'''
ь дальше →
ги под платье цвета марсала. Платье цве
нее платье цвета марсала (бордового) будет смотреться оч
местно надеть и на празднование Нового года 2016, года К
'''
_Task item_: The whole listing should be transcribed word for word.

_Expected answer_:
ь дальше →
ги под платье цвета марсала. Платье цве
нее платье цвета марсала (бордового) будет смотреться оч
местно надеть и на празднование Нового года 2016, года К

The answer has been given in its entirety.